AI In Code Series: Rapid7 - Plotting the AI graph, one node at a time

We users use Artificial Intelligence (AI) almost every day, often without even realising it i.e. a large amount of the apps and online services we all connect with have a degree of Machine Learning (ML) and AI in them in order to provide predictive intelligence, autonomous internal controls and smart data analytics designed to make the end user User Interface (UI) experience a more fluid and intuitive experience.

That’s great. We’re glad the users are happy and getting some AI-goodness. But what about the developers?
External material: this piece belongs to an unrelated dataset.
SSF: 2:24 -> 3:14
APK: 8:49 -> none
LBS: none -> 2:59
But what has AI ever done for the programming toolsets and coding environments that developers use every day? How can we expect developers to develop AI-enriched applications if they don’t have the AI advantage at hand at the command line, inside their Integrated Development Environments (IDEs) and across the Software Development Kits (SDKs) that they use on a daily basis?
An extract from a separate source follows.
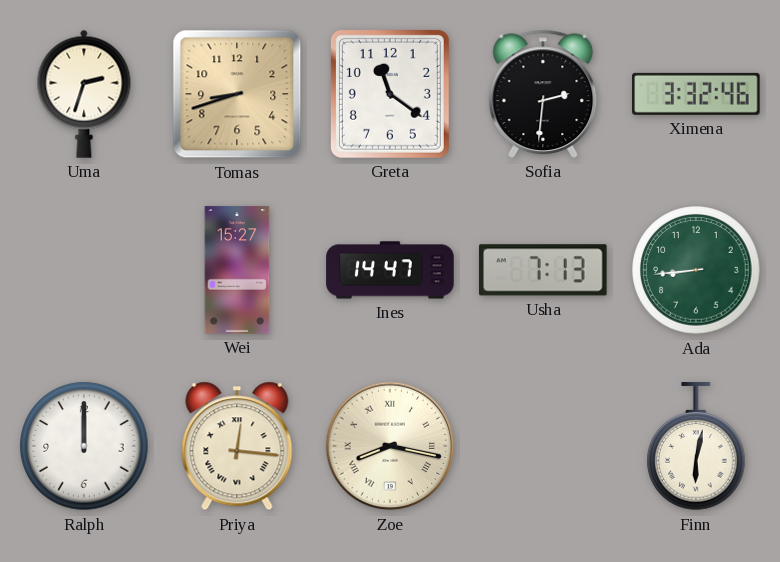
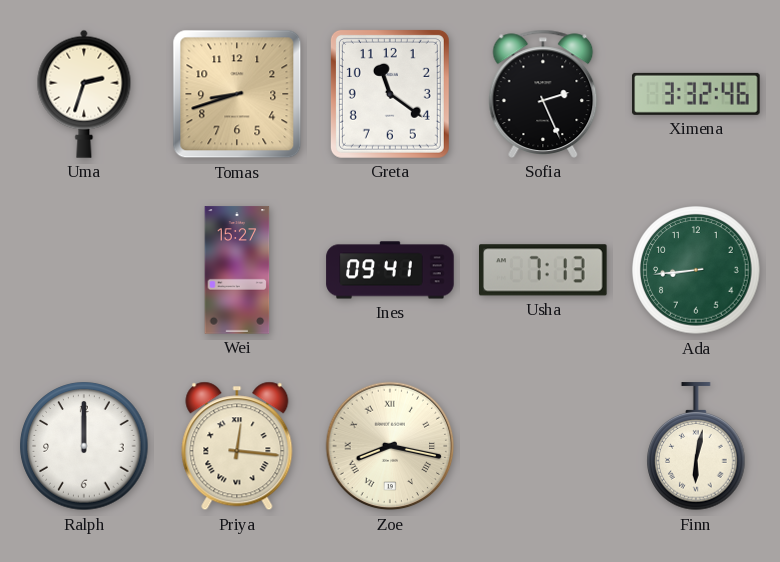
Sofia: 2:31 -> 2:26
Ines: 14:47 -> 09:41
What can AI can do for code logic, function direction, query structure and even for basic read/write functions… what tools are in development? In this age of components, microservices and API connectivity, how should AI work inside coding tools to direct programmers to more efficient streams of development so that they don’t have to ‘reinvent the wheel’ every time?

This Computer Weekly Developer Network series features a set of guest authors who will examine this subject — this post comes from Erick Galinkin in his role as principal Artificial Intelligence researcher at Rapid7 — a company known for its SecOps practices which it says work to deliver shared visibility, analytics and automation to unite security, IT and DevOps teams.

Galinkin notes that his mission at Rapid7 revolves around finding applications for (and, crucially, vulnerabilities in) Artificial Intelligence systems… and this is insight and research that he takes forward to publicise in order to inform the public and dispel FUD.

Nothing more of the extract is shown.